[Saved data entries]

________________

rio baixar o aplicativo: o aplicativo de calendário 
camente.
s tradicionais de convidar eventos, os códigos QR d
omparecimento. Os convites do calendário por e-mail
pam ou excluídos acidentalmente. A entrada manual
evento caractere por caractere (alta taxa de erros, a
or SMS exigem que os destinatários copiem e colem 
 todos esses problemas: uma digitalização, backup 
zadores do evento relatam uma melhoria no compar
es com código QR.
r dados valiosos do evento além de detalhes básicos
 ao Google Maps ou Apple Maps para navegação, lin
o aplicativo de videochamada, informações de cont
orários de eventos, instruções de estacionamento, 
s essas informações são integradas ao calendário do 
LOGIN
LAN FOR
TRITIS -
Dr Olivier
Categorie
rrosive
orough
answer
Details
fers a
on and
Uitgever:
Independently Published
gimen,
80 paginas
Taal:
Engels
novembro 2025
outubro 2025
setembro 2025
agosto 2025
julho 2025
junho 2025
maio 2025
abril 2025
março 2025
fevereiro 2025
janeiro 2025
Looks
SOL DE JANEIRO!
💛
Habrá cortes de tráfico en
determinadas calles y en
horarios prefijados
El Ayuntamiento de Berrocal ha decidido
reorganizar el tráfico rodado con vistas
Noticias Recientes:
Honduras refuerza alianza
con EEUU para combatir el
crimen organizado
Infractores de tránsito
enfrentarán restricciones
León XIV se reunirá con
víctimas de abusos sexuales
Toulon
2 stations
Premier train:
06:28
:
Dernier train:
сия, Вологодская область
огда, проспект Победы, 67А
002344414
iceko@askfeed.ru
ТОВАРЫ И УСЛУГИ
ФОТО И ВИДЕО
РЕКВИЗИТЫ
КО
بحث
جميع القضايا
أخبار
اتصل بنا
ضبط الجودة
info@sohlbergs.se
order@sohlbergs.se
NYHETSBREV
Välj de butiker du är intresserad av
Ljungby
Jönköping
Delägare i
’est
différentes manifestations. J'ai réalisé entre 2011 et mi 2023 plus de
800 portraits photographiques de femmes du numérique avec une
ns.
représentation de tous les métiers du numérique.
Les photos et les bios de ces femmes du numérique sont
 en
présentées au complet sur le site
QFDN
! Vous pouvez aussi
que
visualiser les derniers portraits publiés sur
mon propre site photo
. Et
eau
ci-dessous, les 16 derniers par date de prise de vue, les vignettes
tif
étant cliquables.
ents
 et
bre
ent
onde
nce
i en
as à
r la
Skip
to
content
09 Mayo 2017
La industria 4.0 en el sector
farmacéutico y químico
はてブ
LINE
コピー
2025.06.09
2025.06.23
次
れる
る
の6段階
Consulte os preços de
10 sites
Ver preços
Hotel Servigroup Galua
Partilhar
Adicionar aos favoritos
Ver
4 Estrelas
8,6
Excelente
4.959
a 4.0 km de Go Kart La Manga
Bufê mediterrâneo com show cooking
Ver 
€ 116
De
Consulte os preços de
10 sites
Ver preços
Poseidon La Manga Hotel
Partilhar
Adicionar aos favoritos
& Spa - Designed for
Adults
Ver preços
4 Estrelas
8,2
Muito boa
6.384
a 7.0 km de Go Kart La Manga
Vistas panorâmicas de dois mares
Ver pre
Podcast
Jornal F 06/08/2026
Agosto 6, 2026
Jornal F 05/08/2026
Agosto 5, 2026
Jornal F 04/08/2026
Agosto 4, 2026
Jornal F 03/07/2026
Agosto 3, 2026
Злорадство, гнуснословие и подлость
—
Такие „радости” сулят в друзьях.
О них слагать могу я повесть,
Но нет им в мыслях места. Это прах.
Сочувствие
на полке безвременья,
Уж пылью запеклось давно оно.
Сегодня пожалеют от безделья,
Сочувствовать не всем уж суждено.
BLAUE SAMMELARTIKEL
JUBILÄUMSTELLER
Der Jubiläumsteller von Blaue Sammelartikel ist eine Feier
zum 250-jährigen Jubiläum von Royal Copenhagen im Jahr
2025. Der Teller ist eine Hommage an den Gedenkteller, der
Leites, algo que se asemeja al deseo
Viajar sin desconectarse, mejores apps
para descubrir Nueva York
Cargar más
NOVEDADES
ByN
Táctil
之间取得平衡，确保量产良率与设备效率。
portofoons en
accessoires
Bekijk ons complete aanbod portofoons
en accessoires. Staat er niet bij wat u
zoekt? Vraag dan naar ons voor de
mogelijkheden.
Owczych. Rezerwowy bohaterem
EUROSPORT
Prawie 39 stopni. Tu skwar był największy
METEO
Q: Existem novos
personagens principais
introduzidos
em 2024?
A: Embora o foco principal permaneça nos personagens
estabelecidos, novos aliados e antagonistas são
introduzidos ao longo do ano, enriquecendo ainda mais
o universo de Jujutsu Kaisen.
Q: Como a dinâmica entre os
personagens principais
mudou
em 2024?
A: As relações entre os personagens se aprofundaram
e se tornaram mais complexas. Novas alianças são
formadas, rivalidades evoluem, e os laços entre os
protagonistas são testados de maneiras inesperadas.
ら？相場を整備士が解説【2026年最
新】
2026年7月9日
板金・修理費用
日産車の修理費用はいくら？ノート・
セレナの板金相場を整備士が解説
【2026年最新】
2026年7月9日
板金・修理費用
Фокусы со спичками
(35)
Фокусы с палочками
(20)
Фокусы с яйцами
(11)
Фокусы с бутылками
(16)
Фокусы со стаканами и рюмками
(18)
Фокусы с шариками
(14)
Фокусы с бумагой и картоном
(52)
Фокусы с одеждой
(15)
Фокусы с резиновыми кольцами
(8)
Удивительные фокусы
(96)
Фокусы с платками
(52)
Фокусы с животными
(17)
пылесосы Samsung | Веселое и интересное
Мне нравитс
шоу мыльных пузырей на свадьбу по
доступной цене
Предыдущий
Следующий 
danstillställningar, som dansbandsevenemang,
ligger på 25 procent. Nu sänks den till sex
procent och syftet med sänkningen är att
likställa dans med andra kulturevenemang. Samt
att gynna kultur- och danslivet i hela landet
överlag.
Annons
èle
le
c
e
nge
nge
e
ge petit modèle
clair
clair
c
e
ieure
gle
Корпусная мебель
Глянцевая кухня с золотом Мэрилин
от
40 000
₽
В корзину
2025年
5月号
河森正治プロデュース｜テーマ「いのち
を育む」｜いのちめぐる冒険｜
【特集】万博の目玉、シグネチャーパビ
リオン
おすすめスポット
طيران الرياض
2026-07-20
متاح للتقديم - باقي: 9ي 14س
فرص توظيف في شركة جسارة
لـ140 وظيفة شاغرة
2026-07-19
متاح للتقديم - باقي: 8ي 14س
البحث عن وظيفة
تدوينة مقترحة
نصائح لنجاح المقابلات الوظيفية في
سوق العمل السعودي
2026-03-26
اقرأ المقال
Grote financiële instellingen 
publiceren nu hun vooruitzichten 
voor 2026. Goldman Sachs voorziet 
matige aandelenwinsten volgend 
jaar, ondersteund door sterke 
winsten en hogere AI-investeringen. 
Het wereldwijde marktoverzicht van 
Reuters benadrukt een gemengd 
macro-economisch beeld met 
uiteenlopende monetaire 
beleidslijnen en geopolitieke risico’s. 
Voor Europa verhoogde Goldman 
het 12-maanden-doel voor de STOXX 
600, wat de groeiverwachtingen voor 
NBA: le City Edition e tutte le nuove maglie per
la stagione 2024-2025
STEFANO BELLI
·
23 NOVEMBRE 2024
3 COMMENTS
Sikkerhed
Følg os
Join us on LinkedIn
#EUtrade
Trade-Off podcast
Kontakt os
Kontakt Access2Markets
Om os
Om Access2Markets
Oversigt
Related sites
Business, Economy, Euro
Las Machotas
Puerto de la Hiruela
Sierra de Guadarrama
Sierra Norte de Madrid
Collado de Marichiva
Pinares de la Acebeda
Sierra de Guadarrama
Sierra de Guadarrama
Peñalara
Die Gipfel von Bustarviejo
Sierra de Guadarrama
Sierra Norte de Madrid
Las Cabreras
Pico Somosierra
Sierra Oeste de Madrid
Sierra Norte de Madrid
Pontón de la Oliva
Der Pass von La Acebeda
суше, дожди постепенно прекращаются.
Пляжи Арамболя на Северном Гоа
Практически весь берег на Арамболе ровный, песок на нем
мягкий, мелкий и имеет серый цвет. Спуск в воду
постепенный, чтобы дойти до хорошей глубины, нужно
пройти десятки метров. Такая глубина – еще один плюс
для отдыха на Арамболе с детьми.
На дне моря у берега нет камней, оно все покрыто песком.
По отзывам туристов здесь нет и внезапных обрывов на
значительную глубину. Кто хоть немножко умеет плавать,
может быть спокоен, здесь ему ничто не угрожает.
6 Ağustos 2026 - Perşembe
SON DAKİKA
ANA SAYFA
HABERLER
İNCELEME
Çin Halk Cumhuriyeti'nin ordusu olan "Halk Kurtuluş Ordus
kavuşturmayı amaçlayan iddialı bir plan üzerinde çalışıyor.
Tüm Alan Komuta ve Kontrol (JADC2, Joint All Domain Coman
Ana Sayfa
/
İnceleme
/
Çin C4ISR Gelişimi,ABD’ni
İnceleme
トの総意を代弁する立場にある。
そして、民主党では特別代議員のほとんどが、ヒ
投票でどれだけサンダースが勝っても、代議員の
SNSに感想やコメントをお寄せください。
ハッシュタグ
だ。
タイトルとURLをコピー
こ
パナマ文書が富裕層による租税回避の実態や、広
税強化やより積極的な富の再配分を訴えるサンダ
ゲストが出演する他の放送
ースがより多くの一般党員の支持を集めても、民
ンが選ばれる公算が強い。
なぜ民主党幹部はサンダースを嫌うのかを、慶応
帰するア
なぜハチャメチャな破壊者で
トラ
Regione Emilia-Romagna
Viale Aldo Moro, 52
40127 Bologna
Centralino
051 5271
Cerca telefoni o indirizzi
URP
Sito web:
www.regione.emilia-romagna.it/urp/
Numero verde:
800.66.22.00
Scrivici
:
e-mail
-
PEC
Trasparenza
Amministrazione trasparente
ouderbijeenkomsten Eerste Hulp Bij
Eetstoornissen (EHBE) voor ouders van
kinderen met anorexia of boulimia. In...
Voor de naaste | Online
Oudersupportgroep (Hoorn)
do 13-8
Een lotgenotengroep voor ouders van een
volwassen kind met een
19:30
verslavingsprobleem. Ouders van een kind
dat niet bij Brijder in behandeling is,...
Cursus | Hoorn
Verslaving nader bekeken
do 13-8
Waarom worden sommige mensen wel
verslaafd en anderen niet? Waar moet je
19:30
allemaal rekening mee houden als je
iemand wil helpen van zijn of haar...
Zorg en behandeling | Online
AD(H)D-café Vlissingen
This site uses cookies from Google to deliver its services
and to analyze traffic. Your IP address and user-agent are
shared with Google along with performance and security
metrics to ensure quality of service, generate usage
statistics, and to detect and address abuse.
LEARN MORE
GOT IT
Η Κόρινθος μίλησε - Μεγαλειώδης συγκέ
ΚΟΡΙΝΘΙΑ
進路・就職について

________________

## What to do
Exactly the lines from the one containing "Regione Emilia-Romagna" to the final line of the data, both included, should be printed, and nothing more.

## Answer section
Regione Emilia-Romagna
Viale Aldo Moro, 52
40127 Bologna
Centralino
051 5271
Cerca telefoni o indirizzi
URP
Sito web:
www.regione.emilia-romagna.it/urp/
Numero verde:
800.66.22.00
Scrivici
:
e-mail
-
PEC
Trasparenza
Amministrazione trasparente
ouderbijeenkomsten Eerste Hulp Bij
Eetstoornissen (EHBE) voor ouders van
kinderen met anorexia of boulimia. In...
Voor de naaste | Online
Oudersupportgroep (Hoorn)
do 13-8
Een lotgenotengroep voor ouders van een
volwassen kind met een
19:30
verslavingsprobleem. Ouders van een kind
dat niet bij Brijder in behandeling is,...
Cursus | Hoorn
Verslaving nader bekeken
do 13-8
Waarom worden sommige mensen wel
verslaafd en anderen niet? Waar moet je
19:30
allemaal rekening mee houden als je
iemand wil helpen van zijn of haar...
Zorg en behandeling | Online
AD(H)D-café Vlissingen
This site uses cookies from Google to deliver its services
and to analyze traffic. Your IP address and user-agent are
shared with Google along with performance and security
metrics to ensure quality of service, generate usage
statistics, and to detect and address abuse.
LEARN MORE
GOT IT
Η Κόρινθος μίλησε - Μεγαλειώδης συγκέ
ΚΟΡΙΝΘΙΑ
進路・就職について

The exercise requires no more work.